Savings & Investing

Should I Use a Cash ISA or Savings Account? — Tax-Free Threshold Check

Compare Cash ISAs and regular savings accounts. When the Personal Savings Allowance makes an ISA unnecessary, and when a Cash ISA still saves you tax.

Savings and investment information is for educational purposes only. The value of investments can go down as well as up. Cash savings up to £85,000 per person per institution are protected by the FSCS.

With the Personal Savings Allowance giving most people some tax-free interest anyway, many wonder if Cash ISAs are still worth using. Here’s how to decide.

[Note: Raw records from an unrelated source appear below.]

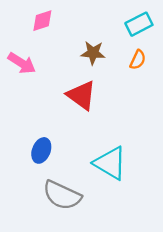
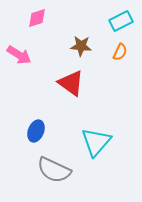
cyan triangle: (110, 163) -> (96, 142), turned 40

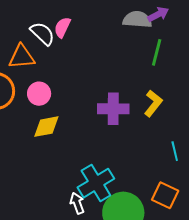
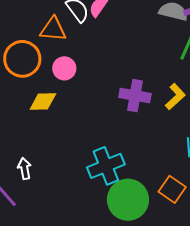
yellow diamond: (46, 127) -> (43, 102), moved
white arrow: (77, 203) -> (25, 168), moved

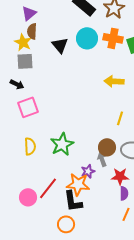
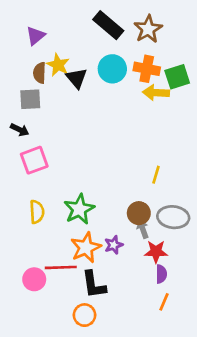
brown semicircle: (32, 31) -> (39, 73), moved
yellow star: (23, 42) -> (58, 65), moved
yellow arrow: (114, 81) -> (156, 93), moved
gray arrow: (102, 159) -> (143, 229), moved
orange star: (78, 184) -> (86, 248), moved, turned -30
red line: (48, 188) -> (61, 267), turned 50

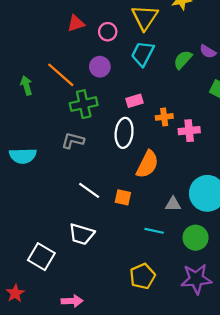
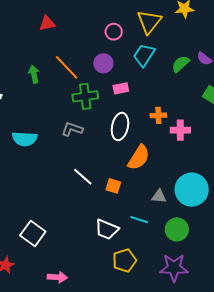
red triangle: (76, 23) -> (47, 23), moved
pink rectangle: (134, 101) -> (121, 88), moved
white trapezoid: (82, 234) -> (107, 229), moved

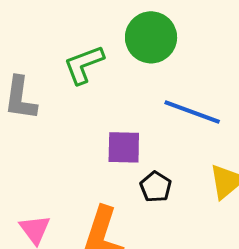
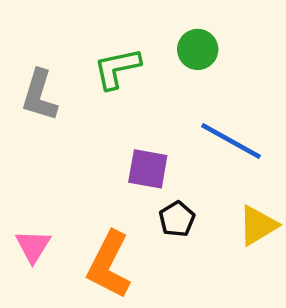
green circle: (151, 37) -> (198, 49), size x0.7

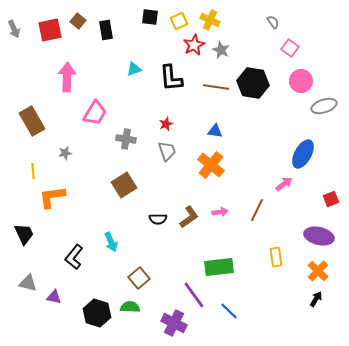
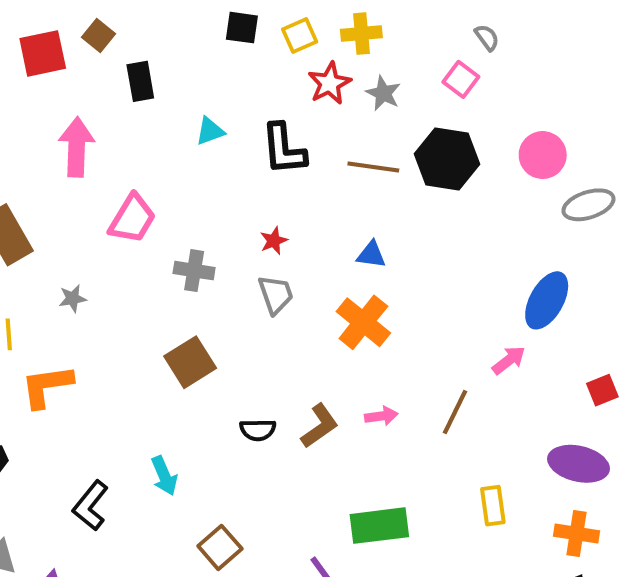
yellow cross: (210, 20) -> (361, 34), turned -30
black rectangle: (106, 30) -> (140, 81), moved
pink square: (290, 48) -> (461, 79), moved
orange cross: (318, 271) -> (577, 533), turned -35

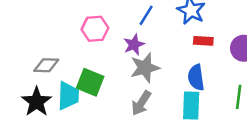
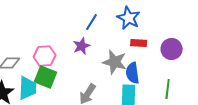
pink hexagon: (95, 29) -> (45, 56), moved
gray star: (145, 68) -> (115, 62), moved, turned 30

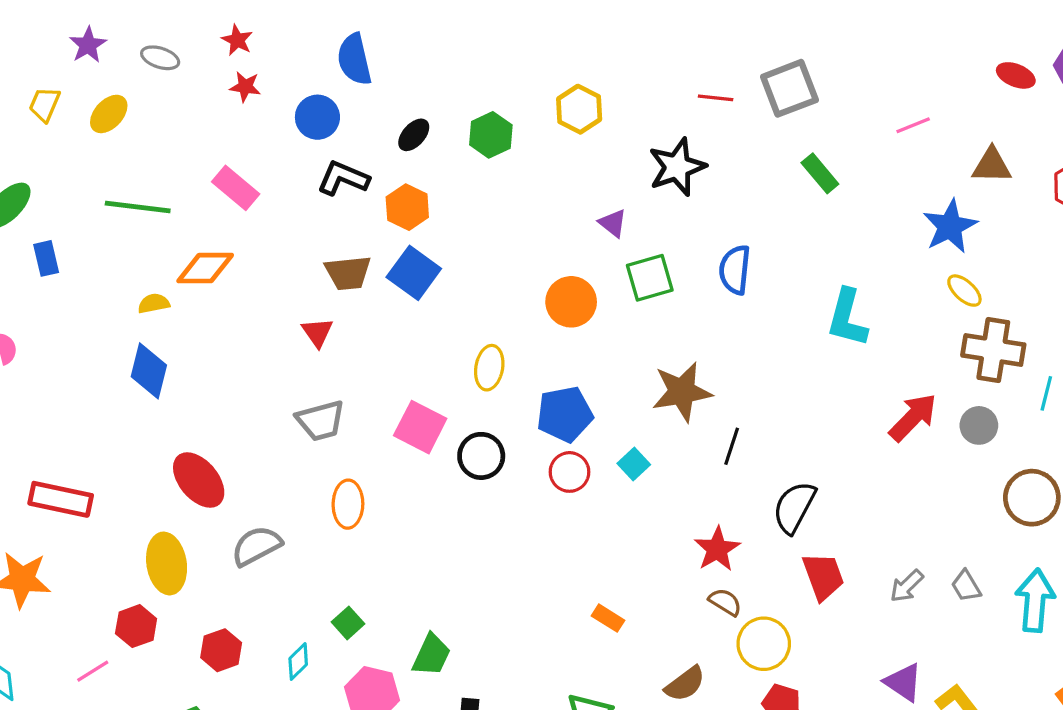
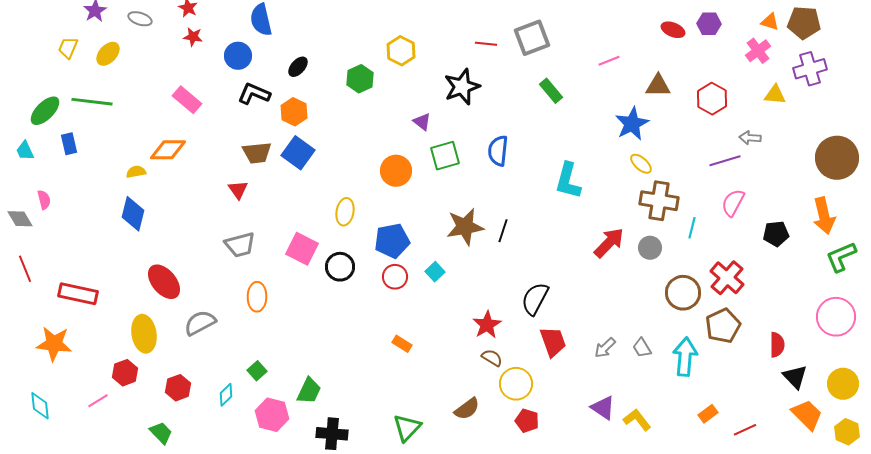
green hexagon: (491, 135) -> (360, 79), moved
green line: (138, 207) -> (92, 102), moved
black line: (732, 446) -> (503, 231), moved
orange rectangle: (608, 618) -> (402, 344), moved

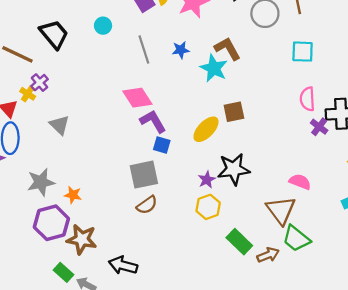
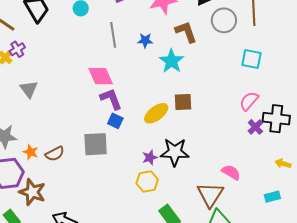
brown L-shape: (227, 49) -> (186, 32), moved
pink semicircle: (307, 99) -> (249, 101), turned 35
brown semicircle: (147, 205) -> (55, 154), moved

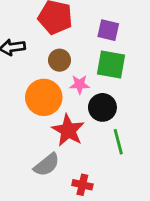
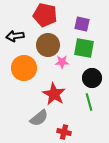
brown circle: (60, 60) -> (48, 45), size x1.5
orange circle: (44, 97) -> (24, 68), moved
black circle: (102, 107) -> (92, 78), moved

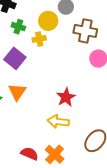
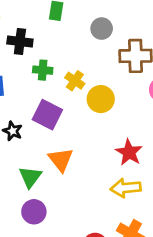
yellow circle: (48, 21) -> (101, 99), moved
yellow cross: (39, 39) -> (75, 81), turned -32

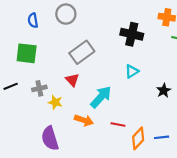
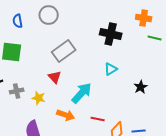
gray cross: (39, 88) -> (17, 91), moved

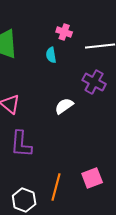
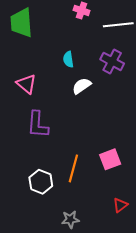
cyan semicircle: (51, 55) -> (68, 59), moved

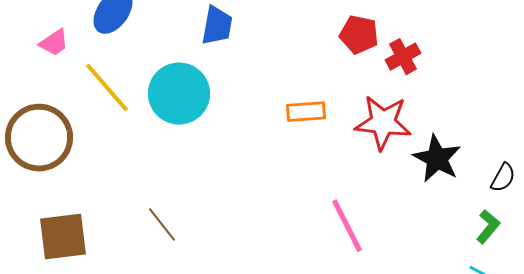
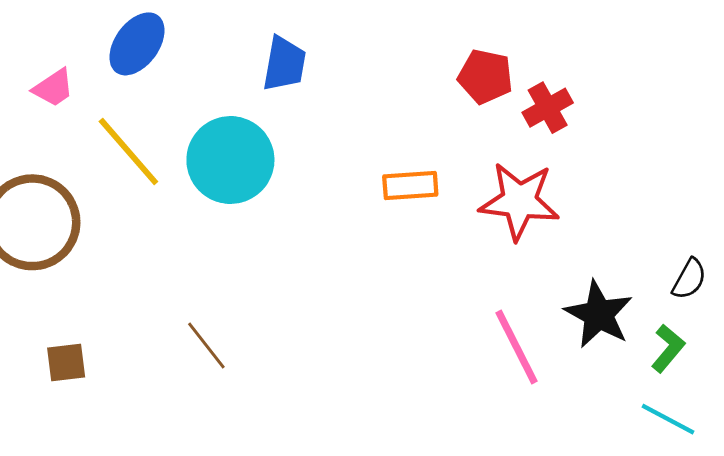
black star: (437, 159) -> (599, 314), moved
pink line: (347, 226) -> (516, 347), moved
brown square: (63, 237) -> (66, 363), size x0.6

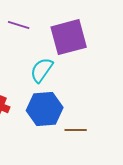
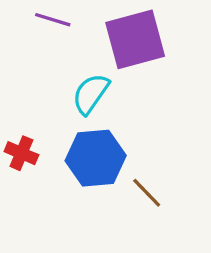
brown line: (76, 130) -> (147, 193), turned 45

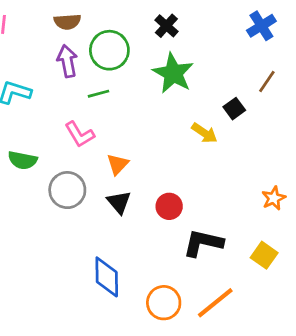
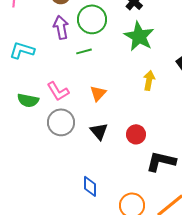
yellow arrow: (204, 133) -> (149, 80), moved, turned -114
pink L-shape: (80, 134) -> (58, 91), moved
orange triangle: (118, 164) -> (98, 93), moved
blue diamond: (107, 277) -> (90, 186), size x0.7

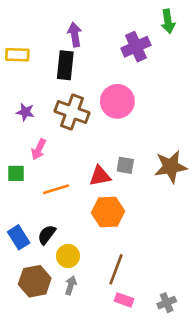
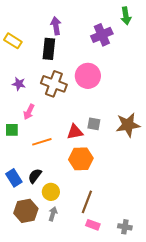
yellow rectangle: (17, 55) -> (13, 41), turned 30
gray cross: (167, 303) -> (125, 227), turned 32

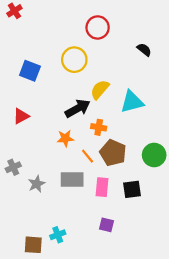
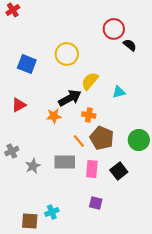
red circle: (98, 27) -> (114, 29), moved
cyan triangle: (132, 102) -> (119, 92), size x0.6
orange star: (65, 138) -> (54, 116), moved
black square: (132, 189) -> (119, 171), turned -30

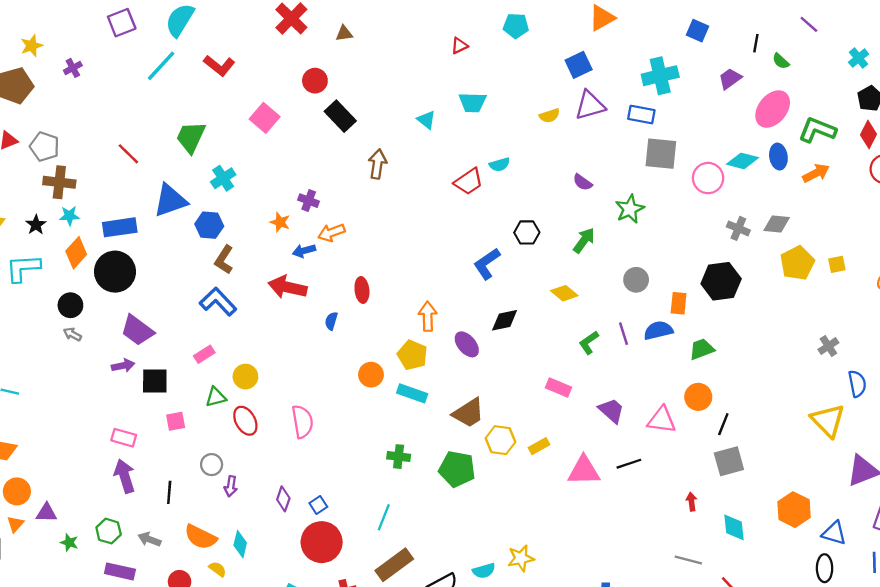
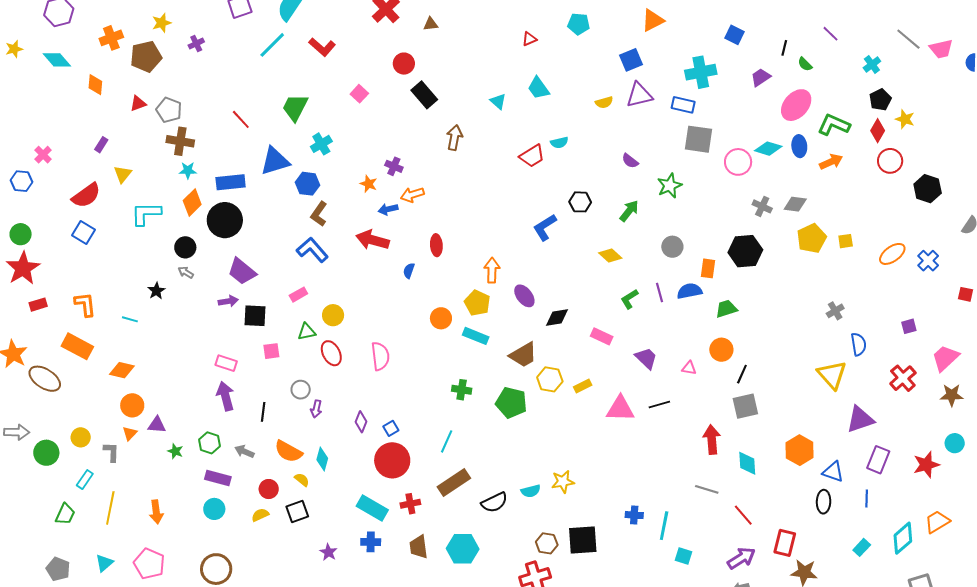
cyan trapezoid: (472, 102) -> (538, 88), turned 50
pink square: (265, 118) -> (359, 94), size x0.7
black star: (36, 225) -> (156, 291), moved
black diamond: (505, 320) -> (557, 318), moved
pink triangle: (662, 420) -> (689, 368), size x0.6
red arrow: (692, 502) -> (712, 440), size x1.8

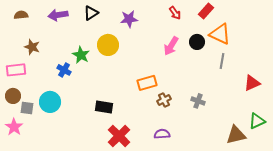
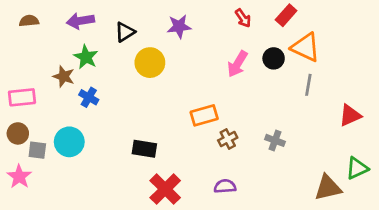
black triangle: (91, 13) -> (125, 32), moved
brown star: (32, 47) -> (64, 76), moved
green star: (81, 55) -> (86, 57), moved

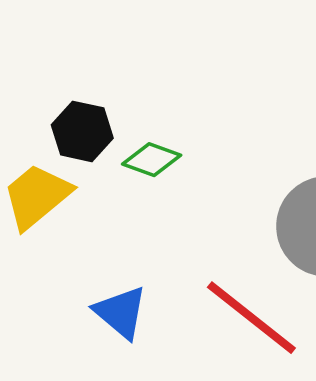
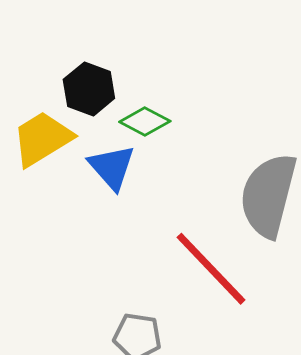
blue triangle: (121, 312) -> (112, 167), moved

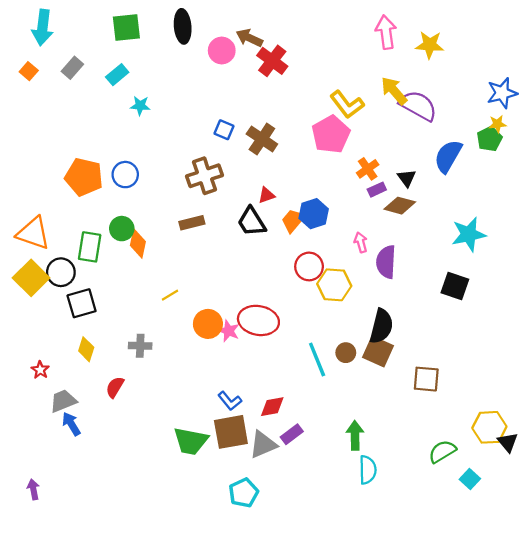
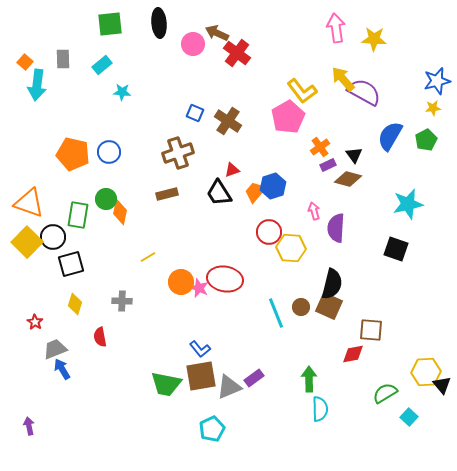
cyan arrow: (43, 28) -> (37, 85), moved
gray rectangle: (72, 68) -> (63, 59), turned -42
green pentagon: (489, 139) -> (426, 140), moved
red semicircle: (115, 387) -> (100, 337), turned -42
red diamond: (272, 407) -> (353, 354), moved

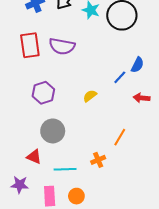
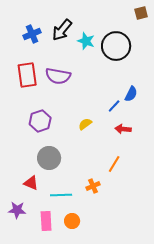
red arrow: (142, 98) -> (123, 129), moved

Cash ISA vs Savings Account — Key Differences

Feature Cash ISA Savings Account
Tax on interest Always tax-free Taxed above PSA
Annual contribution limit £20,000 No limit
Interest rates Often slightly lower Often slightly higher
Multiple accounts Yes (since 2024) Yes
FSCS protection Up to £85,000 Up to £85,000
Transfers Between ISA providers N/A
Counts toward PSA No Yes

The Personal Savings Allowance Explained

Tax band Annual income PSA (tax-free interest)
Basic rate Up to £50,270 £1,000
Higher rate £50,271 – £125,140 £500
Additional rate Over £125,140 £0

When You’d Exceed Your PSA

At current interest rates (~4-5%), here’s roughly how much savings would breach the PSA:

Tax band PSA At 4% interest At 5% interest
Basic rate £1,000 ~£25,000 ~£20,000
Higher rate £500 ~£12,500 ~£10,000
Additional rate £0 Any savings Any savings

Decision Guide by Tax Band

Basic-Rate Taxpayer (£1,000 PSA)

Savings level Best option Why
Under £20,000 Best-rate savings account PSA covers all interest; higher rates available
£20,000 – £40,000 Start using Cash ISA Approaching PSA limit
Over £40,000 Cash ISA essential Definitely exceeding PSA

Higher-Rate Taxpayer (£500 PSA)

Savings level Best option Why
Under £10,000 Either works PSA covers most interest
£10,000 – £20,000 Cash ISA recommended Will exceed £500 PSA
Over £20,000 Cash ISA essential Significant tax savings

Additional-Rate Taxpayer (£0 PSA)

Use a Cash ISA for all your savings. Every penny of interest in a regular account is taxable at 45%.

The Long-Term ISA Advantage

Even if you don’t need an ISA now, building your ISA pot has compounding benefits:

Year ISA balance (£10k/year, 4%) Tax saved vs savings account (higher rate)
1 £10,400 £80
3 £32,486 £540
5 £56,330 £1,253
10 £124,864 £4,994
20 £309,692 £16,194

The ISA wrapper becomes more valuable as your pot grows.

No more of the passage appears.